→ **WHAT YOU NEED TO DO**:
Given the material below, repeat exactly the lines from the one containing "buying dutasteride uk where buy" through the final line, and nothing else.

→ **DATA FOR PROCESSING**:
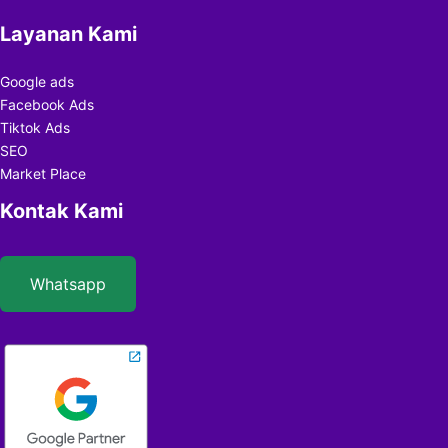
Layanan Kami
Google ads
Facebook Ads
Tiktok Ads
SEO
Market Place
Kontak Kami
Whatsapp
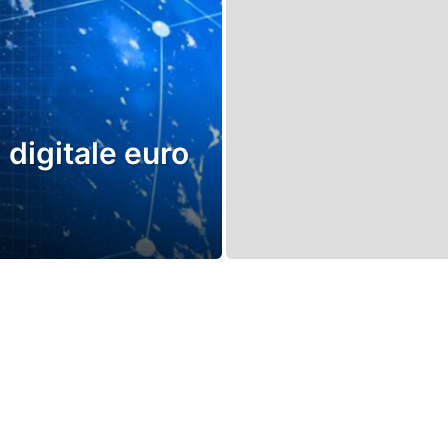
 digitale euro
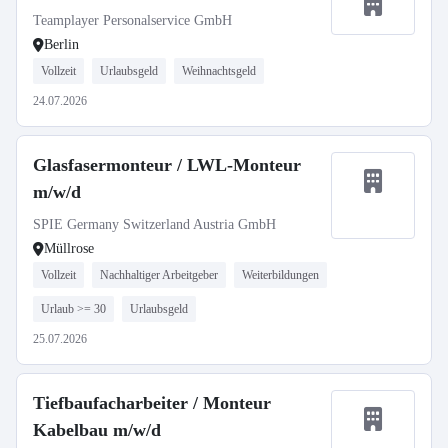
Teamplayer Personalservice GmbH
Berlin
Vollzeit
Urlaubsgeld
Weihnachtsgeld
24.07.2026
Glasfasermonteur / LWL-Monteur
m/w/d
SPIE Germany Switzerland Austria GmbH
Müllrose
Vollzeit
Nachhaltiger Arbeitgeber
Weiterbildungen
Urlaub >= 30
Urlaubsgeld
25.07.2026
Tiefbaufacharbeiter / Monteur
Kabelbau m/w/d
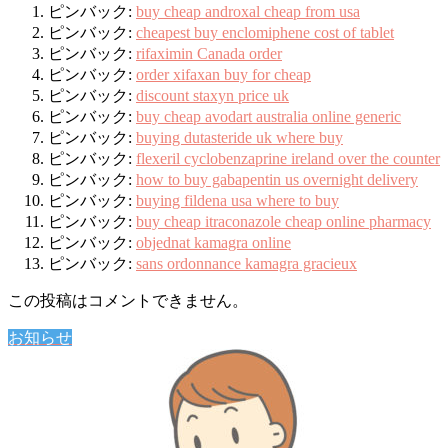
ピンバック:
buy cheap androxal cheap from usa
ピンバック:
cheapest buy enclomiphene cost of tablet
ピンバック:
rifaximin Canada order
ピンバック:
order xifaxan buy for cheap
ピンバック:
discount staxyn price uk
ピンバック:
buy cheap avodart australia online generic
ピンバック:
buying dutasteride uk where buy
ピンバック:
flexeril cyclobenzaprine ireland over the counter
ピンバック:
how to buy gabapentin us overnight delivery
ピンバック:
buying fildena usa where to buy
ピンバック:
buy cheap itraconazole cheap online pharmacy
ピンバック:
objednat kamagra online
ピンバック:
sans ordonnance kamagra gracieux
この投稿はコメントできません。
お知らせ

→ **YOUR RESPONSE**:
buying dutasteride uk where buy
ピンバック:
flexeril cyclobenzaprine ireland over the counter
ピンバック:
how to buy gabapentin us overnight delivery
ピンバック:
buying fildena usa where to buy
ピンバック:
buy cheap itraconazole cheap online pharmacy
ピンバック:
objednat kamagra online
ピンバック:
sans ordonnance kamagra gracieux
この投稿はコメントできません。
お知らせ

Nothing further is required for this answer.